## WORK REQUEST:
Write out the full set of records exactly. Any pictures in them do not belong in the copy.

= Beginning of Section =

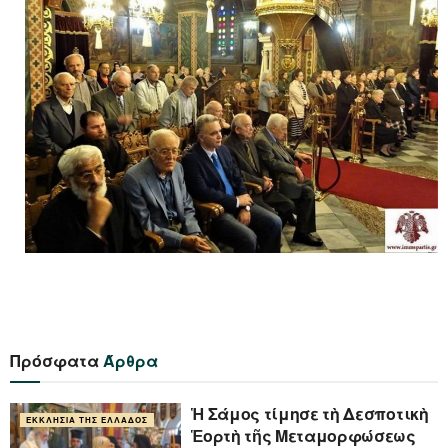
Πρόσφατα
Άρθρα
Ἡ Σάμος τίμησε τὴ Δεσποτικὴ
ΕΚΚΛΗΣΊΑ ΤΗΣ ΕΛΛΆΔΟΣ
Ἑορτὴ τῆς Μεταμορφώσεως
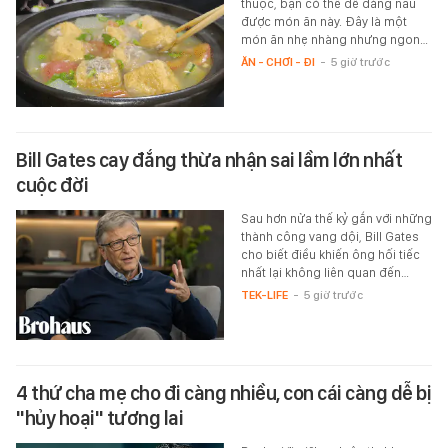
thuộc, bạn có thể dễ dàng nấu
được món ăn này. Đây là một
món ăn nhẹ nhàng nhưng ngon…
ĂN - CHƠI - ĐI
-
5 giờ trước
Bill Gates cay đắng thừa nhận sai lầm lớn nhất
cuộc đời
Sau hơn nửa thế kỷ gắn với những
thành công vang dội, Bill Gates
cho biết điều khiến ông hối tiếc
nhất lại không liên quan đến…
TEK-LIFE
-
5 giờ trước
4 thứ cha mẹ cho đi càng nhiều, con cái càng dễ bị
"hủy hoại" tương lai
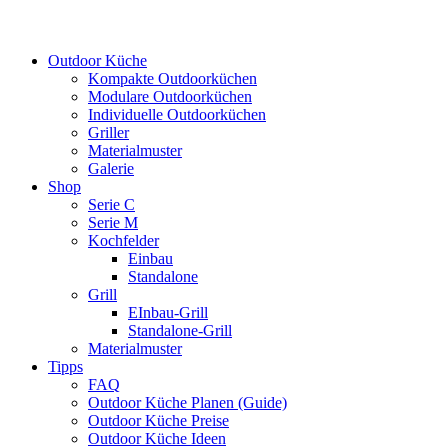
Outdoor Küche
Kompakte Outdoorküchen
Modulare Outdoorküchen
Individuelle Outdoorküchen
Griller
Materialmuster
Galerie
Shop
Serie C
Serie M
Kochfelder
Einbau
Standalone
Grill
EInbau-Grill
Standalone-Grill
Materialmuster
Tipps
FAQ
Outdoor Küche Planen (Guide)
Outdoor Küche Preise
Outdoor Küche Ideen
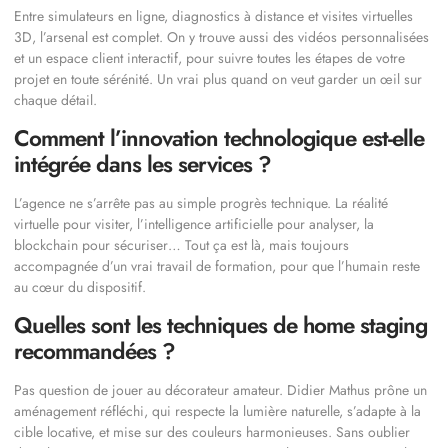
Entre simulateurs en ligne, diagnostics à distance et visites virtuelles
3D, l’arsenal est complet. On y trouve aussi des vidéos personnalisées
et un espace client interactif, pour suivre toutes les étapes de votre
projet en toute sérénité. Un vrai plus quand on veut garder un œil sur
chaque détail.
Comment l’innovation technologique est-elle
intégrée dans les services ?
L’agence ne s’arrête pas au simple progrès technique. La réalité
virtuelle pour visiter, l’intelligence artificielle pour analyser, la
blockchain pour sécuriser… Tout ça est là, mais toujours
accompagnée d’un vrai travail de formation, pour que l’humain reste
au cœur du dispositif.
Quelles sont les techniques de home staging
recommandées ?
Pas question de jouer au décorateur amateur. Didier Mathus prône un
aménagement réfléchi, qui respecte la lumière naturelle, s’adapte à la
cible locative, et mise sur des couleurs harmonieuses. Sans oublier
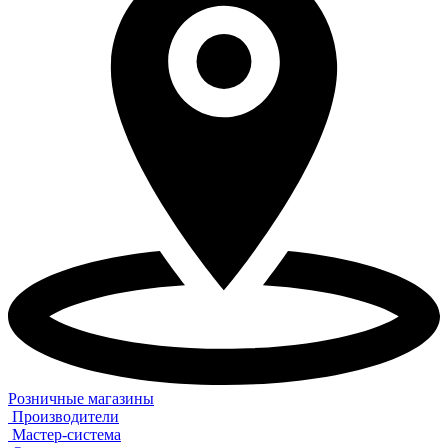
Розничные магазины
Производители
Мастер-система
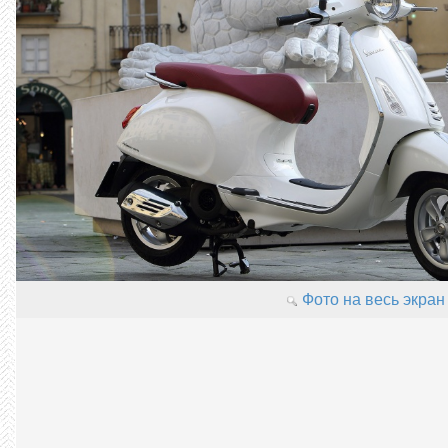
Фото на весь экран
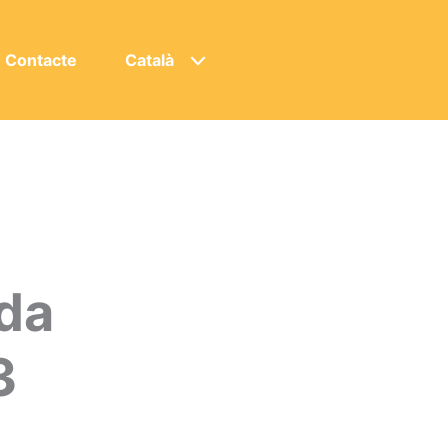
Contacte
Català
ada
3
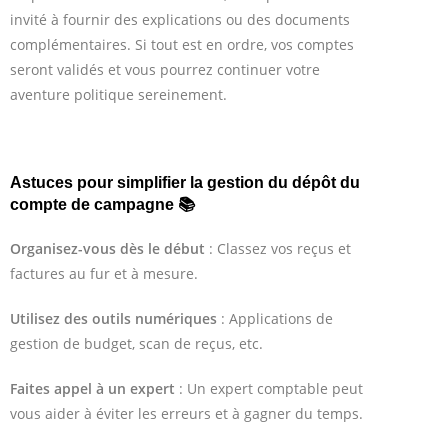
invité à fournir des explications ou des documents
complémentaires. Si tout est en ordre, vos comptes
seront validés et vous pourrez continuer votre
aventure politique sereinement.
Astuces pour simplifier la gestion du dépôt du
compte de campagne 📚
Organisez-vous dès le début
: Classez vos reçus et
factures au fur et à mesure.
Utilisez des outils numériques
: Applications de
gestion de budget, scan de reçus, etc.
Faites appel à un expert
: Un expert comptable peut
vous aider à éviter les erreurs et à gagner du temps.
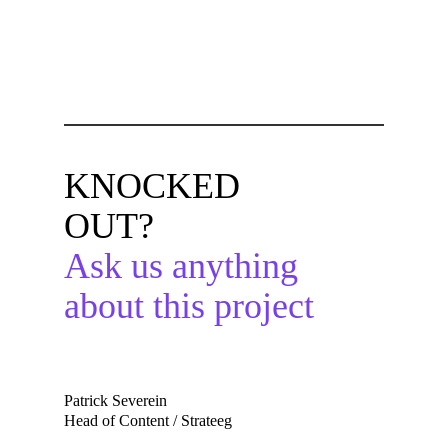
KNOCKED
OUT?
Ask us anything
about this project
Patrick Severein
Head of Content / Strateeg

= End of Section =

## RESPONSE BOX:
Πρόσφατα
Άρθρα
Ἡ Σάμος τίμησε τὴ Δεσποτικὴ
ΕΚΚΛΗΣΊΑ ΤΗΣ ΕΛΛΆΔΟΣ
Ἑορτὴ τῆς Μεταμορφώσεως
thuộc, bạn có thể dễ dàng nấu
được món ăn này. Đây là một
món ăn nhẹ nhàng nhưng ngon…
ĂN - CHƠI - ĐI
-
5 giờ trước
Bill Gates cay đắng thừa nhận sai lầm lớn nhất
cuộc đời
Sau hơn nửa thế kỷ gắn với những
thành công vang dội, Bill Gates
cho biết điều khiến ông hối tiếc
nhất lại không liên quan đến…
TEK-LIFE
-
5 giờ trước
4 thứ cha mẹ cho đi càng nhiều, con cái càng dễ bị
"hủy hoại" tương lai
Outdoor Küche
Kompakte Outdoorküchen
Modulare Outdoorküchen
Individuelle Outdoorküchen
Griller
Materialmuster
Galerie
Shop
Serie C
Serie M
Kochfelder
Einbau
Standalone
Grill
EInbau-Grill
Standalone-Grill
Materialmuster
Tipps
FAQ
Outdoor Küche Planen (Guide)
Outdoor Küche Preise
Outdoor Küche Ideen
Entre simulateurs en ligne, diagnostics à distance et visites virtuelles
3D, l’arsenal est complet. On y trouve aussi des vidéos personnalisées
et un espace client interactif, pour suivre toutes les étapes de votre
projet en toute sérénité. Un vrai plus quand on veut garder un œil sur
chaque détail.
Comment l’innovation technologique est-elle
intégrée dans les services ?
L’agence ne s’arrête pas au simple progrès technique. La réalité
virtuelle pour visiter, l’intelligence artificielle pour analyser, la
blockchain pour sécuriser… Tout ça est là, mais toujours
accompagnée d’un vrai travail de formation, pour que l’humain reste
au cœur du dispositif.
Quelles sont les techniques de home staging
recommandées ?
Pas question de jouer au décorateur amateur. Didier Mathus prône un
aménagement réfléchi, qui respecte la lumière naturelle, s’adapte à la
cible locative, et mise sur des couleurs harmonieuses. Sans oublier
Розничные магазины
Производители
Мастер-система
Фото на весь экран
Contacte
Català
ada
3
invité à fournir des explications ou des documents
complémentaires. Si tout est en ordre, vos comptes
seront validés et vous pourrez continuer votre
aventure politique sereinement.
Astuces pour simplifier la gestion du dépôt du
compte de campagne 📚
Organisez-vous dès le début
: Classez vos reçus et
factures au fur et à mesure.
Utilisez des outils numériques
: Applications de
gestion de budget, scan de reçus, etc.
Faites appel à un expert
: Un expert comptable peut
vous aider à éviter les erreurs et à gagner du temps.
KNOCKED
OUT?
Ask us anything
about this project
Patrick Severein
Head of Content / Strateeg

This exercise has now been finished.